The entertainment of Super Bowl night does not end on the field; plenty of people remain focused on the action between the action: advertisements. It is no secret that advertisers go all out for the Super Bowl. They sink some of their greatest ideas into a 30 second clip which costs $4.5 million (that's $150,000 per second plus the costs of actually producing the ad), all to reach what is the largest audience in the United States. With costs so great, it makes you wonder if the value is actually worth it.
An article by Matthew Yglesias on Vox entitled The unsustainable economics of Super Bowl ads attempts to answer to that question, and his answer is a resounding "no". The article begins with a discussion of a common measure of value in the advertising industry:
The easiest way to look at this question is to start with industry-wide CPM statistics. That stands for cost per mille, the price an advertiser pays to reach a thousand viewers (advertisers love Latin, apparently). The average CPM for 2015 so far is $37.35 which makes a $4.5 million Super Bowl ad worth the cost if it gets 120.5 million viewers.Clearly the Super Bowl advertising did not live up to its "value" as described by the author as only 114.5 million people watched the Super Bowl, as was reported by Nielsen. Further building to the authors point in the article, Yglesias explains how advertising cost has outgrown viewership increases, such that now advertisers are "paying a premium in CPM terms."
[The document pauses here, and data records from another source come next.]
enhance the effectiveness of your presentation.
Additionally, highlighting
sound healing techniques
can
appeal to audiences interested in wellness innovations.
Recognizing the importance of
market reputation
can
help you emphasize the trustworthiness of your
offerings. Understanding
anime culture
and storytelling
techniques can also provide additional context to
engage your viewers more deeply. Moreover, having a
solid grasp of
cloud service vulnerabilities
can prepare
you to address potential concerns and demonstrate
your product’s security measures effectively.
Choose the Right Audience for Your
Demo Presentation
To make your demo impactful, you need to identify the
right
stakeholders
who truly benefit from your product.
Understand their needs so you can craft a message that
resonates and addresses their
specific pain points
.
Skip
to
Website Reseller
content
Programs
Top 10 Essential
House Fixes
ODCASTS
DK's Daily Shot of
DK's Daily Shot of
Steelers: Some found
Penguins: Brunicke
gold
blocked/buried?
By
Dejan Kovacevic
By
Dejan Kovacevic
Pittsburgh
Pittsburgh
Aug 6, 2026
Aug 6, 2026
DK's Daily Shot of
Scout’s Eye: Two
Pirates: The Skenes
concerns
However, the author fails to realize two key facts about Super Bowl advertising costs. First is just the simple economics of demand for advertising space. The $37.35 average CPM is based on all advertising so far in 2015, including normal shows and shows that are competing for viewership. No one event can compare to the Super Bowl, which dominates ratings and faces almost no competing programs. Simple economics say that advertisers would demand this program in greater proportion to the "average", increasing the amount that they are willing to pay. The second point that the author fails to recognize is the increase engagement that consumers have to these ads. Plenty of consumers remained glued to the television during advertising spots, as opposed to possibly turning away from the TV during normal programming. In addition, millions of Americans take to Twitter, YouTube, and Facebook to continue to view/analyze the ads. This often leads to people voicing their opinions and voting for the ads that "won" and "lost", further driving advertising engagement. Clearly, again, advertisers would be willing to pay a premium for this economic feature.
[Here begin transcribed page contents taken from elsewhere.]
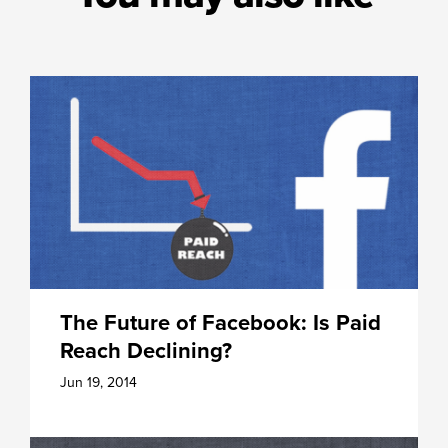
The Future of Facebook: Is Paid
Reach Declining?
Jun 19, 2014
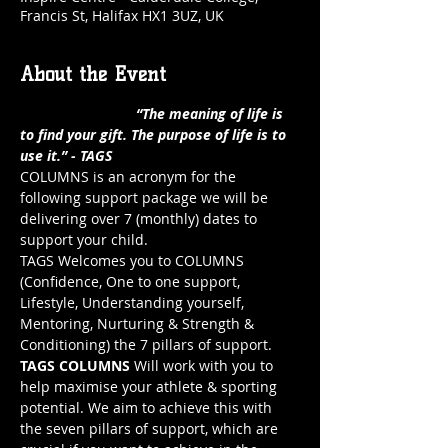
Francis St, Halifax HX1 3UZ, UK
About the Event
                             “The meaning of life is 
to find your gift. The purpose of life is to 
use it.” - TAGS
COLUMNS is an acronym for the 
following support package we will be 
delivering over 7 (monthly) dates to 
support your child.
TAGS Welcomes you to COLUMNS 
(Confidence, One to one support, 
Lifestyle, Understanding yourself, 
Mentoring, Nurturing & Strength & 
Conditioning) the 7 pillars of support.
TAGS COLUMNS
 Will work with you to 
help maximise your athlete & sporting 
potential. We aim to achieve this with 
the seven pillars of support, which are 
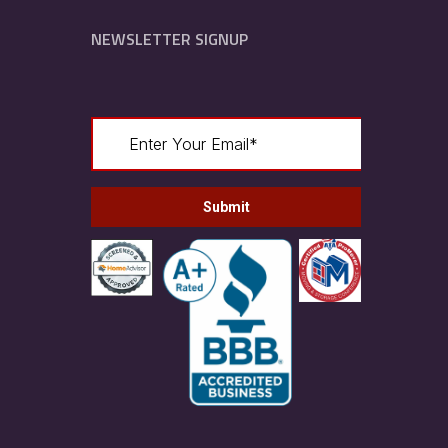
NEWSLETTER SIGNUP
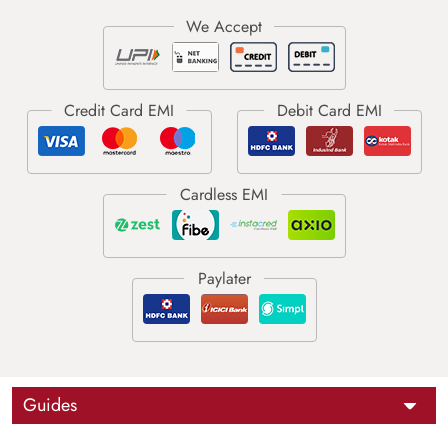
Guides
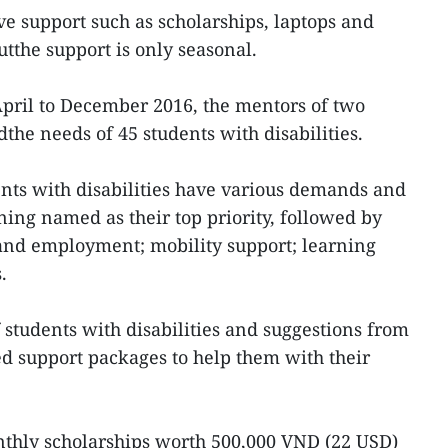
ve support such as scholarships, laptops and
tthe support is only seasonal.
 April to December 2016, the mentors of two
dthe needs of 45 students with disabilities.
nts with disabilities have various demands and
ining named as their top priority, followed by
sand employment; mobility support; learning
.
 students with disabilities and suggestions from
ed support packages to help them with their
thly scholarships worth 500,000 VND (22 USD)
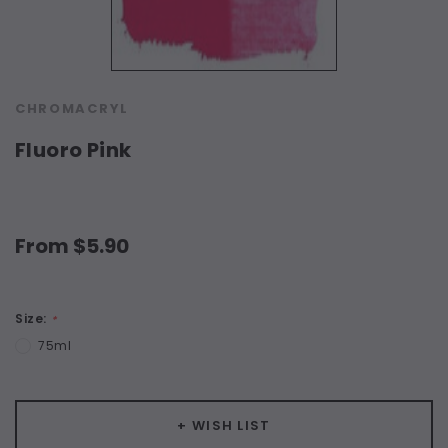
CHROMACRYL
Fluoro Pink
From $5.90
Size:
*
75ml
Current
+ WISH LIST
Stock:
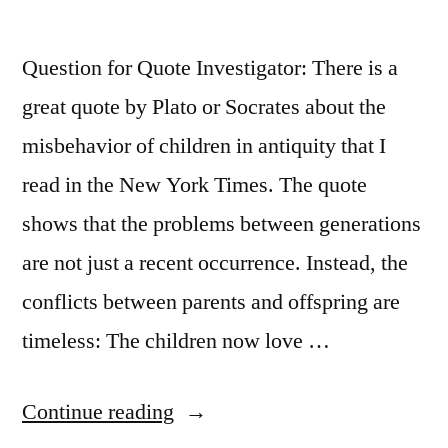
That
Question for Quote Investigator: There is a
Needs
great quote by Plato or Socrates about the
Igniting”
misbehavior of children in antiquity that I
read in the New York Times. The quote
shows that the problems between generations
are not just a recent occurrence. Instead, the
conflicts between parents and offspring are
timeless: The children now love …
“Quote
Continue reading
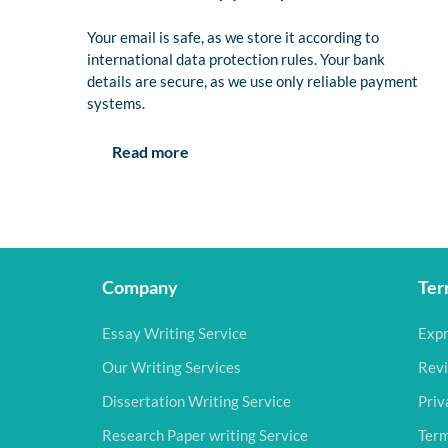
Your email is safe, as we store it according to
international data protection rules. Your bank
details are secure, as we use only reliable payment
systems.
Read more
Company
Ter
Essay Writing Service
Expr
Our Writing Services
Revi
Dissertation Writing Service
Priv
Research Paper writing Service
Term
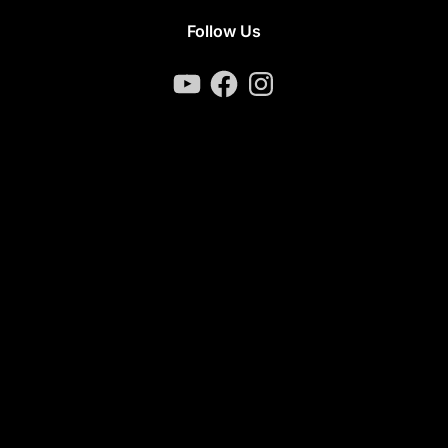
Follow Us
YouTube
Facebook
Instagram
A recent Forbes article attempts to elicit exactly how much this premium would be for all of these extra economic features related to the Super Bowl. Part of their article directly responds to Yglesias's use of an average CPM figure. The author, Chris Smith, cites a comparable major TV event, the Academy Awards, and its CPM figure of $42 to estimate an effective audience ad cost of $8 million for this year's Super Bowl. However, Smith agrees with my analysis of even higher premiums for Super Bowl ads: "nobody tunes into the Academy Awards to watch the commercials."
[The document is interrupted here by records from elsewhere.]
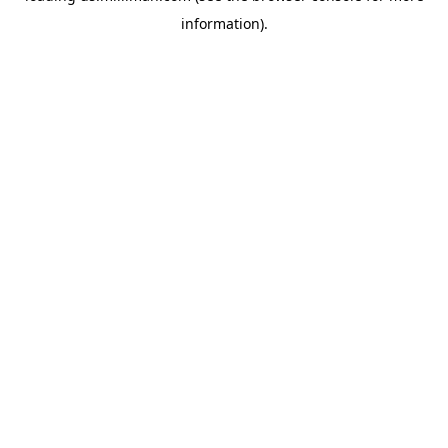
information)
.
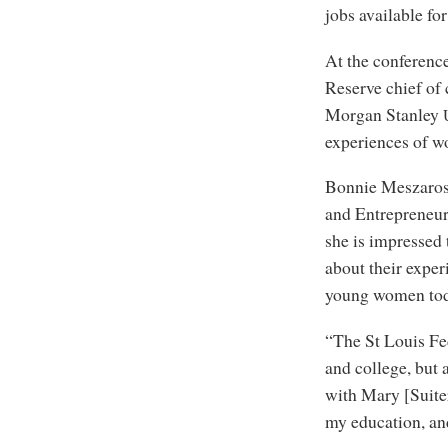
jobs available f
At the conferenc
Reserve chief of
Morgan Stanley
experiences of wo
Bonnie Meszaros,
and Entrepreneurs
she is impressed
about their exper
young women toda
“The St Louis Fe
and college, but
with Mary [Suiter
my education, and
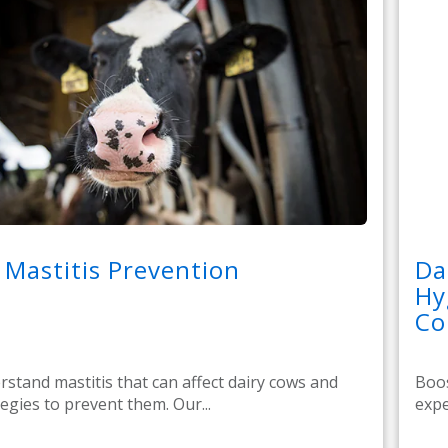
 Mastitis Prevention
Da
Hy
Co
stand mastitis that can affect dairy cows and
Boos
tegies to prevent them. Our...
expe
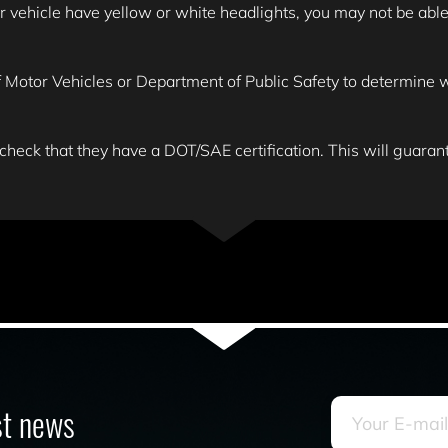
ehicle have yellow or white headlights, you may not be able to
Motor Vehicles or Department of Public Safety to determine wha
 check that they have a DOT/SAE certification. This will guarante
est news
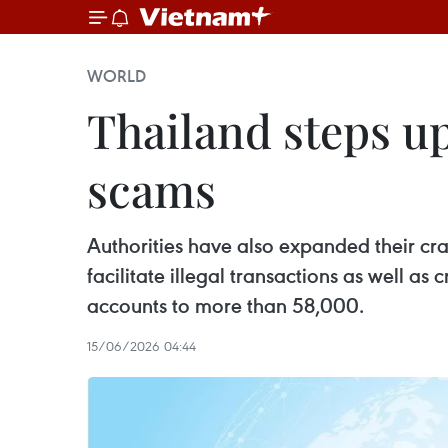
WORLD
Thailand steps u
scams
Authorities have also expanded their c
facilitate illegal transactions as well a
accounts to more than 58,000.
15/06/2026 04:44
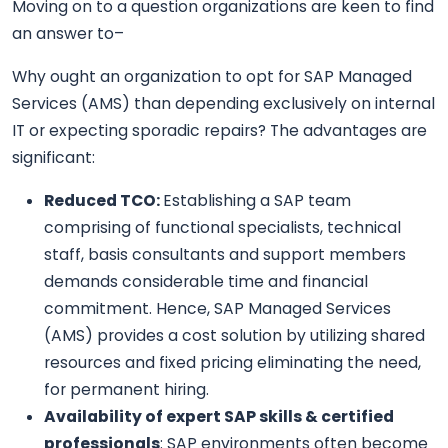
Moving on to a question organizations are keen to find
an answer to–
Why ought an organization to opt for SAP Managed
Services (AMS) than depending exclusively on internal
IT or expecting sporadic repairs? The advantages are
significant:
Reduced TCO:
Establishing a SAP team
comprising of functional specialists, technical
staff, basis consultants and support members
demands considerable time and financial
commitment. Hence, SAP Managed Services
(AMS) provides a cost solution by utilizing shared
resources and fixed pricing eliminating the need,
for permanent hiring.
Availability of expert SAP skills & certified
professionals
: SAP environments often become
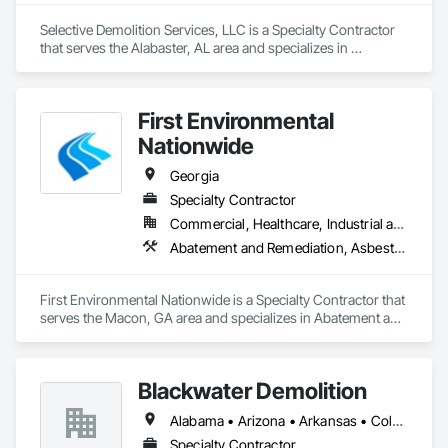
Selective Demolition Services, LLC is a Specialty Contractor 
that serves the Alabaster, AL area and specializes in 
Demolition, Selective Building Interior Demolition.
First Environmental
Nationwide
Georgia
Specialty Contractor
Commercial, Healthcare, Industrial and Energy, Infrastructure, Institutional
Abatement and Remediation, Asbestos Abatement and Remediation, Lead Abatement and Remediation, Selective Building Interior Demolition, Structure Demolition
First Environmental Nationwide is a Specialty Contractor that 
serves the Macon, GA area and specializes in Abatement and 
Remediation, Asbestos Abatement and Remediation, Lead 
Abatement and Remediation, Selective Building Interior 
Demolition, Structure Demolition.
Blackwater Demolition
Alabama • Arizona • Arkansas • Colorado • Florida • Georgia • Idaho • Illinois • Indiana • Iowa • Kansas • Kentucky • Louisiana • Michigan • Minnesota • Mississippi • Missouri • Montana • Nebraska • Nevada • New Mexico • North Carolina • North Dakota • Ohio • Oklahoma • South Carolina • South Dakota • Tennessee • Texas • Utah • Virginia • West Virginia • Wisconsin • Wyoming
Specialty Contractor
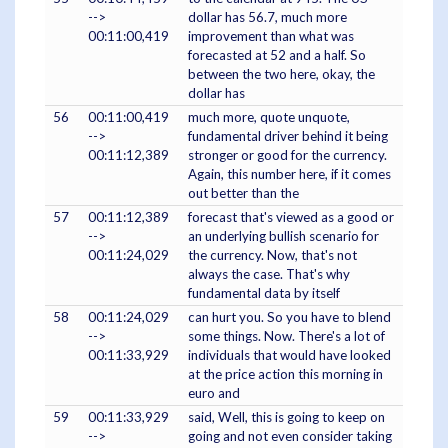
-->
dollar has 56.7, much more
00:11:00,419
improvement than what was
forecasted at 52 and a half. So
between the two here, okay, the
dollar has
56
00:11:00,419
much more, quote unquote,
-->
fundamental driver behind it being
00:11:12,389
stronger or good for the currency.
Again, this number here, if it comes
out better than the
57
00:11:12,389
forecast that's viewed as a good or
-->
an underlying bullish scenario for
00:11:24,029
the currency. Now, that's not
always the case. That's why
fundamental data by itself
58
00:11:24,029
can hurt you. So you have to blend
-->
some things. Now. There's a lot of
00:11:33,929
individuals that would have looked
at the price action this morning in
euro and
59
00:11:33,929
said, Well, this is going to keep on
-->
going and not even consider taking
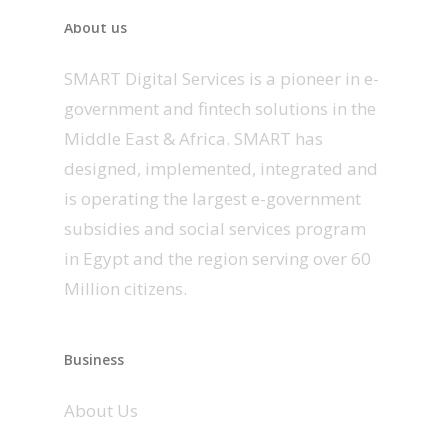
About us
SMART Digital Services is a pioneer in e-
government and fintech solutions in the
Middle East & Africa. SMART has
designed, implemented, integrated and
is operating the largest e-government
subsidies and social services program
in Egypt and the region serving over 60
Million citizens.
Business
About Us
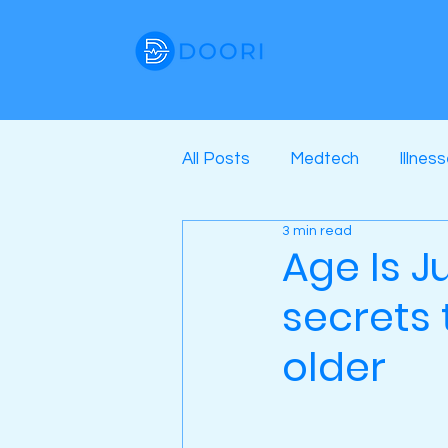
All Posts
Medtech
Illnes
3 min read
Age Is J
secrets 
older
The full analysis of the Forbes article details a slightly higher price tag based on the statement by NBC executive Seth Winter, who estimated that a price tag of $10 million would still be worth it for companies to advertise:
"We did an analysis around last year's Super Bowl that Fox ran, and our analysis showed that with all of the video distribution pre- and post-game, the value of the PR, the value of that which advertisers used to activate around their investment that it reached a very solid good foundation number of $10 million."The article then goes on to challenge this $10 million figure based on four main components: basic television viewership, social media, media coverage of the game's commercials, and increased brand awareness. Two of the ideas, TV viewership and social media, were highlighted above and the article further breaks them down quantitatively: 54% higher brand recall for a Super Bowl ad and an average of 19 million additional impressions via social media. The other two components, media coverage and increased brand awareness, are both based on studies performed by market research firm Repucom and researchers at the University of Wisconsin-Eau Claire, respectively. When combined, all of these components of "value creation" add to $10 million.